6. The electronic deadbolt lock of claim 2, wherein the at least one gear comprises:

a first major gear connected to the driver;

a first minor gear being coaxial with the first major gear and fixed to the first major gear;

a second major gear meshing with the first minor gear; and

a second minor gear being coaxial with the second major gear and driving the stopping member,

wherein the second minor gear and the second major gear either rotate synchronously or do not rotate synchronously.

7. The electronic deadbolt lock of claim 6, wherein the second minor gear has at least one tooth for driving the stopping member.

8. The electronic deadbolt lock of claim 6, wherein the second minor gear has two or four teeth equidistantly spaced along a perimeter of the second minor gear.

9. The electronic deadbolt lock of claim 1, wherein the turnpiece further comprises:

a burglary sensing device disposed beside the key operating mechanism,

wherein the rotating cover has a lid for demountably covering the burglary sensing device and the key operating mechanism so that the burglary sensing device sends an alert signal as soon as the lid is removed from the rotating cover.

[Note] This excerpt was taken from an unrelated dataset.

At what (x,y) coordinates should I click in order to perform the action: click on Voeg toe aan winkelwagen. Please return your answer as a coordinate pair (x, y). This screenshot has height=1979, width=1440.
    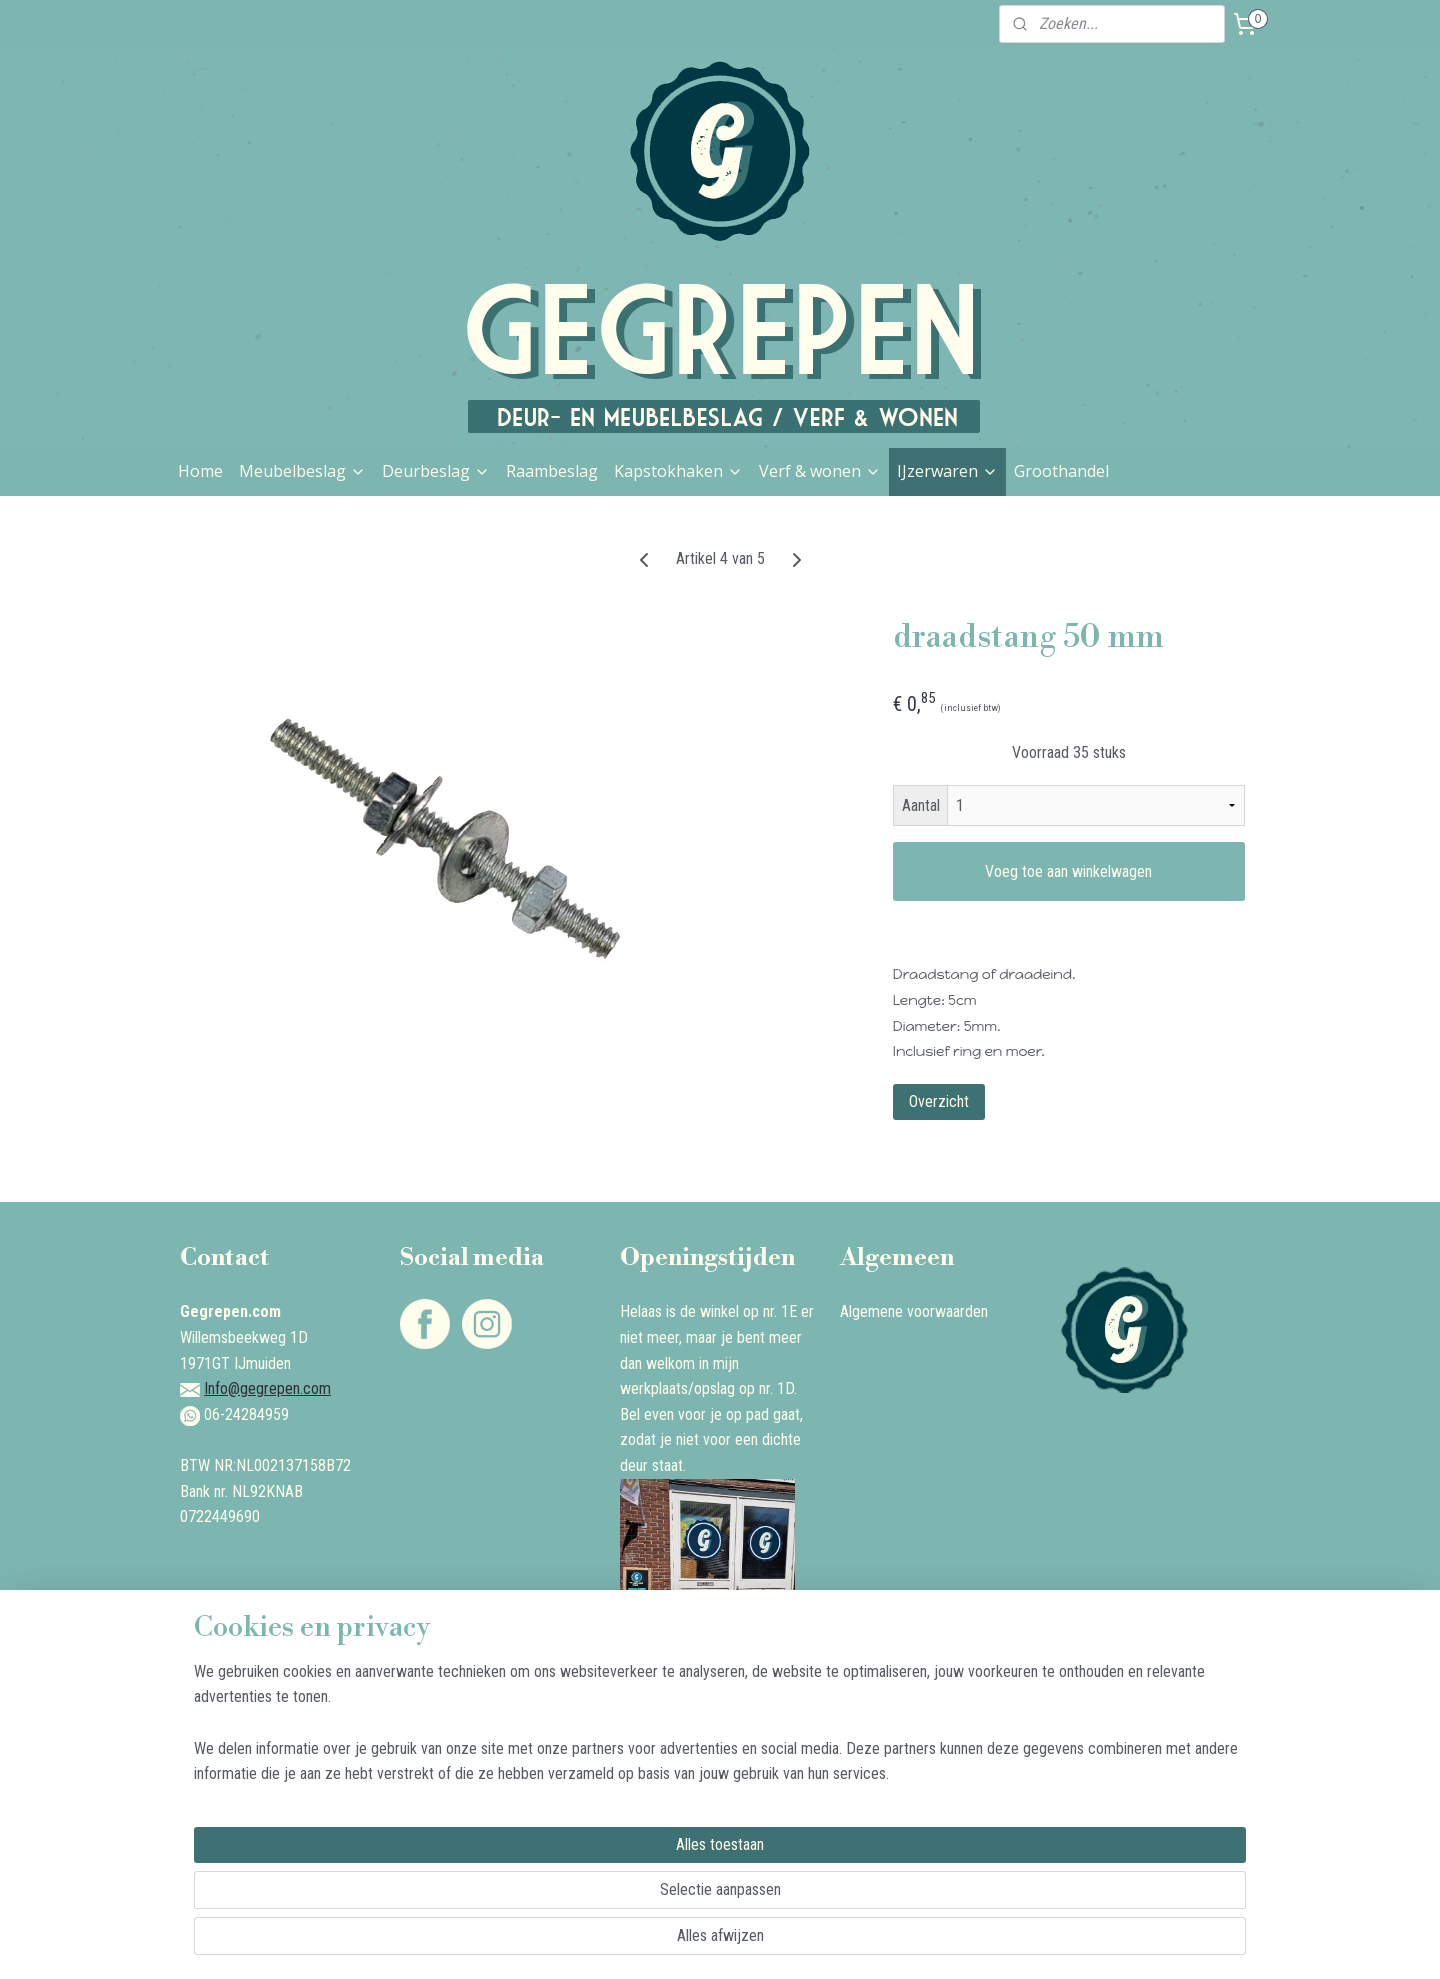
    Looking at the image, I should click on (1068, 871).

10. The electronic deadbolt lock of claim 9, wherein the burglary sensing device comprises one of a light sensor and a magnetic sensor.

11. The electronic deadbolt lock of claim 1, wherein the rotating body has a groove, and the rotating cover has at least one securing hole, with the turnpiece further comprising at least one securing pin movably received in the groove, allowing an end of the at least one securing pin to be inserted into the at least one securing hole.

12. The electronic deadbolt lock of claim 1, further comprising:

a rotating shaft for moving the deadbolt; and

an actuating rotation guide for controlling a direction in which the rotating shaft rotates,

wherein the actuating rotation guide comprises a braking protrusion portion, and the rotating body comprises a braking bump, allowing the braking protrusion portion to be disposed at an outer edge of the actuating rotation guide and protrude outward.

13. The electronic deadbolt lock of claim 12, wherein the rotating body comprises two receiving portions corresponding in position to each other, and the braking bump is demountably received in one of the receiving portions.

14. The electronic deadbolt lock of claim 1, wherein the turnpiece comprises a second spring which encloses the rotating body.